[Recorded data]
▼
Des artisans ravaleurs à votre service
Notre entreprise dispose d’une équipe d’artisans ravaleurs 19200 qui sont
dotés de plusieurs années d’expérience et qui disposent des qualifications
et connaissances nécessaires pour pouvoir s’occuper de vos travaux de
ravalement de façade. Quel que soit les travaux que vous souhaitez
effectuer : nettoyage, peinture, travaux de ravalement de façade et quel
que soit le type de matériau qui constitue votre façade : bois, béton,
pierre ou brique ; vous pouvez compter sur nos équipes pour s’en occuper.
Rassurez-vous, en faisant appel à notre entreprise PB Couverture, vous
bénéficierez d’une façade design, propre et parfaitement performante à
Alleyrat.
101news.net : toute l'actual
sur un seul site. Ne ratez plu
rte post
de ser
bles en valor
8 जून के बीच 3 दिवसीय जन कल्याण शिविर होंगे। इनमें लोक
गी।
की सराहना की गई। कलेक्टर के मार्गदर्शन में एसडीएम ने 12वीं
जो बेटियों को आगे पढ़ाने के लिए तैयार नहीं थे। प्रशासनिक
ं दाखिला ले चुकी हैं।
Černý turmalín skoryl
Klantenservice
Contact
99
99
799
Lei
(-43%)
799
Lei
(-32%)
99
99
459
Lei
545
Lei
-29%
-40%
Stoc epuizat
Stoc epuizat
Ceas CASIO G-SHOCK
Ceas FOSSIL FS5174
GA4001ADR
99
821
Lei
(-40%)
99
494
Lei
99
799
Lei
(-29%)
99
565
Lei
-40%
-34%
▲
Problem to solve: Print every record exactly as it was given.

Solution for this problem:
Des artisans ravaleurs à votre service
Notre entreprise dispose d’une équipe d’artisans ravaleurs 19200 qui sont
dotés de plusieurs années d’expérience et qui disposent des qualifications
et connaissances nécessaires pour pouvoir s’occuper de vos travaux de
ravalement de façade. Quel que soit les travaux que vous souhaitez
effectuer : nettoyage, peinture, travaux de ravalement de façade et quel
que soit le type de matériau qui constitue votre façade : bois, béton,
pierre ou brique ; vous pouvez compter sur nos équipes pour s’en occuper.
Rassurez-vous, en faisant appel à notre entreprise PB Couverture, vous
bénéficierez d’une façade design, propre et parfaitement performante à
Alleyrat.
101news.net : toute l'actual
sur un seul site. Ne ratez plu
rte post
de ser
bles en valor
8 जून के बीच 3 दिवसीय जन कल्याण शिविर होंगे। इनमें लोक
गी।
की सराहना की गई। कलेक्टर के मार्गदर्शन में एसडीएम ने 12वीं
जो बेटियों को आगे पढ़ाने के लिए तैयार नहीं थे। प्रशासनिक
ं दाखिला ले चुकी हैं।
Černý turmalín skoryl
Klantenservice
Contact
99
99
799
Lei
(-43%)
799
Lei
(-32%)
99
99
459
Lei
545
Lei
-29%
-40%
Stoc epuizat
Stoc epuizat
Ceas CASIO G-SHOCK
Ceas FOSSIL FS5174
GA4001ADR
99
821
Lei
(-40%)
99
494
Lei
99
799
Lei
(-29%)
99
565
Lei
-40%
-34%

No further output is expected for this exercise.